== YOUR ASSIGNMENT ==
Print the entries exactly as given.

== EXCERPTED DATA ==
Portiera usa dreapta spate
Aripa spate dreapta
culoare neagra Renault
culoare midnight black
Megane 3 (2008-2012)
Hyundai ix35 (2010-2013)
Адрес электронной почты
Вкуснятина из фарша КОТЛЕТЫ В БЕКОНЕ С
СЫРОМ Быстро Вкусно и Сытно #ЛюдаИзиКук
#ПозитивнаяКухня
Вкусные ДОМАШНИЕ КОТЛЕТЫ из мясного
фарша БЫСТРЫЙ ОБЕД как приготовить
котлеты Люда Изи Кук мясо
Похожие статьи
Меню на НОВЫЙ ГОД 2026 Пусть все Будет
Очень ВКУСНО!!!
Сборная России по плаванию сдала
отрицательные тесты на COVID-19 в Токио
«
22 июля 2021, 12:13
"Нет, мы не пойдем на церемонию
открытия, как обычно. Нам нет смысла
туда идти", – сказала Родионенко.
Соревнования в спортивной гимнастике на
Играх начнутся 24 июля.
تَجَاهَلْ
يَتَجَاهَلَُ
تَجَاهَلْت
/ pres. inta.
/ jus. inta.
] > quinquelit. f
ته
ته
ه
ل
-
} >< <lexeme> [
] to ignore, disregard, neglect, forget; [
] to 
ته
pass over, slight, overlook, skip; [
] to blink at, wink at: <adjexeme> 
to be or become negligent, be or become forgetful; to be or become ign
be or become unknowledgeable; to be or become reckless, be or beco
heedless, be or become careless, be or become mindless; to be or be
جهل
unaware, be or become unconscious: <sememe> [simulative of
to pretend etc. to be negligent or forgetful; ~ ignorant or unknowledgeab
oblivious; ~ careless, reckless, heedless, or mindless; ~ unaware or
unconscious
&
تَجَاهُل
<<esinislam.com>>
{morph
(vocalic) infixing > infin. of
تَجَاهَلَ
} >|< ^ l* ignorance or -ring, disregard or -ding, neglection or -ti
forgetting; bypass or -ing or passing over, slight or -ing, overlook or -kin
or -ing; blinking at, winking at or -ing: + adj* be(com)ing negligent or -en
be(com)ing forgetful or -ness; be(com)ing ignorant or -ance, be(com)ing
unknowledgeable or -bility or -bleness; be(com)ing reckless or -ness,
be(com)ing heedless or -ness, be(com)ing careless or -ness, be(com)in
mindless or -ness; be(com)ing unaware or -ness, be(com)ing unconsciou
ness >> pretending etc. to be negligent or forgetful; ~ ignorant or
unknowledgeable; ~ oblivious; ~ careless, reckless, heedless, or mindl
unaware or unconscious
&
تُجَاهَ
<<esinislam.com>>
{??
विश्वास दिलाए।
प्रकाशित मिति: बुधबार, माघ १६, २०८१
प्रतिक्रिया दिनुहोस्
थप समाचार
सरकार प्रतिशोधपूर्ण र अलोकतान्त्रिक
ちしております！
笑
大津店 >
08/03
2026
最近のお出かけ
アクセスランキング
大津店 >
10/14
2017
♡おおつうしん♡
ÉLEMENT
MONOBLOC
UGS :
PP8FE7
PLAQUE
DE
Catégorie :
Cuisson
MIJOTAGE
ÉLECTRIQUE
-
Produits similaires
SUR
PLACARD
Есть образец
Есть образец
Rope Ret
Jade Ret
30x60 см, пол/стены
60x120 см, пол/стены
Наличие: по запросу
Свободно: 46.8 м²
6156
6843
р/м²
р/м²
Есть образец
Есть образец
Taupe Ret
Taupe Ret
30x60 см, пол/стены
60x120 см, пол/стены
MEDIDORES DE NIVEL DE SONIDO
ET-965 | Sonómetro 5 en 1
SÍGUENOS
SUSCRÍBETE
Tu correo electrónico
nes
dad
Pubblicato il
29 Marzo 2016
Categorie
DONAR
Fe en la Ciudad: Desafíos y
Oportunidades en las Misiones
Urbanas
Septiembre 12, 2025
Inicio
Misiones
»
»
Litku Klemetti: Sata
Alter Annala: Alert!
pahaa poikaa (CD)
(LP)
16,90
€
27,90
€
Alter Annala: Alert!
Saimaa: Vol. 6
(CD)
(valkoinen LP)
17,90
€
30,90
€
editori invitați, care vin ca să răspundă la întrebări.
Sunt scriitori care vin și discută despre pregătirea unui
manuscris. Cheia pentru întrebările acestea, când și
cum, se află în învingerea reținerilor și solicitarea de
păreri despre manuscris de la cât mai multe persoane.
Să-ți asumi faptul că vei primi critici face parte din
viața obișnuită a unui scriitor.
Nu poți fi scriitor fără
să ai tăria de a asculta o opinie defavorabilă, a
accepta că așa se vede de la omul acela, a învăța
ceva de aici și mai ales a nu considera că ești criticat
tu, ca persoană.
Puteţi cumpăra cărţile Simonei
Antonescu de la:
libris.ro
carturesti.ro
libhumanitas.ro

== REPLY ==
Portiera usa dreapta spate
Aripa spate dreapta
culoare neagra Renault
culoare midnight black
Megane 3 (2008-2012)
Hyundai ix35 (2010-2013)
Адрес электронной почты
Вкуснятина из фарша КОТЛЕТЫ В БЕКОНЕ С
СЫРОМ Быстро Вкусно и Сытно #ЛюдаИзиКук
#ПозитивнаяКухня
Вкусные ДОМАШНИЕ КОТЛЕТЫ из мясного
фарша БЫСТРЫЙ ОБЕД как приготовить
котлеты Люда Изи Кук мясо
Похожие статьи
Меню на НОВЫЙ ГОД 2026 Пусть все Будет
Очень ВКУСНО!!!
Сборная России по плаванию сдала
отрицательные тесты на COVID-19 в Токио
«
22 июля 2021, 12:13
"Нет, мы не пойдем на церемонию
открытия, как обычно. Нам нет смысла
туда идти", – сказала Родионенко.
Соревнования в спортивной гимнастике на
Играх начнутся 24 июля.
تَجَاهَلْ
يَتَجَاهَلَُ
تَجَاهَلْت
/ pres. inta.
/ jus. inta.
] > quinquelit. f
ته
ته
ه
ل
-
} >< <lexeme> [
] to ignore, disregard, neglect, forget; [
] to 
ته
pass over, slight, overlook, skip; [
] to blink at, wink at: <adjexeme> 
to be or become negligent, be or become forgetful; to be or become ign
be or become unknowledgeable; to be or become reckless, be or beco
heedless, be or become careless, be or become mindless; to be or be
جهل
unaware, be or become unconscious: <sememe> [simulative of
to pretend etc. to be negligent or forgetful; ~ ignorant or unknowledgeab
oblivious; ~ careless, reckless, heedless, or mindless; ~ unaware or
unconscious
&
تَجَاهُل
<<esinislam.com>>
{morph
(vocalic) infixing > infin. of
تَجَاهَلَ
} >|< ^ l* ignorance or -ring, disregard or -ding, neglection or -ti
forgetting; bypass or -ing or passing over, slight or -ing, overlook or -kin
or -ing; blinking at, winking at or -ing: + adj* be(com)ing negligent or -en
be(com)ing forgetful or -ness; be(com)ing ignorant or -ance, be(com)ing
unknowledgeable or -bility or -bleness; be(com)ing reckless or -ness,
be(com)ing heedless or -ness, be(com)ing careless or -ness, be(com)in
mindless or -ness; be(com)ing unaware or -ness, be(com)ing unconsciou
ness >> pretending etc. to be negligent or forgetful; ~ ignorant or
unknowledgeable; ~ oblivious; ~ careless, reckless, heedless, or mindl
unaware or unconscious
&
تُجَاهَ
<<esinislam.com>>
{??
विश्वास दिलाए।
प्रकाशित मिति: बुधबार, माघ १६, २०८१
प्रतिक्रिया दिनुहोस्
थप समाचार
सरकार प्रतिशोधपूर्ण र अलोकतान्त्रिक
ちしております！
笑
大津店 >
08/03
2026
最近のお出かけ
アクセスランキング
大津店 >
10/14
2017
♡おおつうしん♡
ÉLEMENT
MONOBLOC
UGS :
PP8FE7
PLAQUE
DE
Catégorie :
Cuisson
MIJOTAGE
ÉLECTRIQUE
-
Produits similaires
SUR
PLACARD
Есть образец
Есть образец
Rope Ret
Jade Ret
30x60 см, пол/стены
60x120 см, пол/стены
Наличие: по запросу
Свободно: 46.8 м²
6156
6843
р/м²
р/м²
Есть образец
Есть образец
Taupe Ret
Taupe Ret
30x60 см, пол/стены
60x120 см, пол/стены
MEDIDORES DE NIVEL DE SONIDO
ET-965 | Sonómetro 5 en 1
SÍGUENOS
SUSCRÍBETE
Tu correo electrónico
nes
dad
Pubblicato il
29 Marzo 2016
Categorie
DONAR
Fe en la Ciudad: Desafíos y
Oportunidades en las Misiones
Urbanas
Septiembre 12, 2025
Inicio
Misiones
»
»
Litku Klemetti: Sata
Alter Annala: Alert!
pahaa poikaa (CD)
(LP)
16,90
€
27,90
€
Alter Annala: Alert!
Saimaa: Vol. 6
(CD)
(valkoinen LP)
17,90
€
30,90
€
editori invitați, care vin ca să răspundă la întrebări.
Sunt scriitori care vin și discută despre pregătirea unui
manuscris. Cheia pentru întrebările acestea, când și
cum, se află în învingerea reținerilor și solicitarea de
păreri despre manuscris de la cât mai multe persoane.
Să-ți asumi faptul că vei primi critici face parte din
viața obișnuită a unui scriitor.
Nu poți fi scriitor fără
să ai tăria de a asculta o opinie defavorabilă, a
accepta că așa se vede de la omul acela, a învăța
ceva de aici și mai ales a nu considera că ești criticat
tu, ca persoană.
Puteţi cumpăra cărţile Simonei
Antonescu de la:
libris.ro
carturesti.ro
libhumanitas.ro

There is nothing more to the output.